MATERIAL FOR THIS TASK:
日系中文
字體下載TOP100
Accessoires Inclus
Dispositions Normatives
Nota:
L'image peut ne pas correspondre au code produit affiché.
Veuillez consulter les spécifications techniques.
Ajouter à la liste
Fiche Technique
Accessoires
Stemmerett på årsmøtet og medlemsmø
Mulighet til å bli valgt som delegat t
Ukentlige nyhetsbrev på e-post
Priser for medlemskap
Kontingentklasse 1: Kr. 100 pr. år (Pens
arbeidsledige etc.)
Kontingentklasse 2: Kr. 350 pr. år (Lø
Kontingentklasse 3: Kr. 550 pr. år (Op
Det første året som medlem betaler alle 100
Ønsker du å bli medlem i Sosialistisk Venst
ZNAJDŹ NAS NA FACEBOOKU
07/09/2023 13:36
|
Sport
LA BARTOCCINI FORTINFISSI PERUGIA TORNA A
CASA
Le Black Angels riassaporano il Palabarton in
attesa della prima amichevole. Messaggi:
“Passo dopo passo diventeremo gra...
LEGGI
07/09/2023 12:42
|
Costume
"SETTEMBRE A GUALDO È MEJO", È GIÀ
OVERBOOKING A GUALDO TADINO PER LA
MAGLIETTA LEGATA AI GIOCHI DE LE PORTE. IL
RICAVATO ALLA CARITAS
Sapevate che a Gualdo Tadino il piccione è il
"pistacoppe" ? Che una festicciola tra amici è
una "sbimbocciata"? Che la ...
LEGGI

WORK TASK:
Across all the entries, count the lines that contain the word "Kontingentklasse" and give the number by itself.

EXPECTED OUTPUT:
3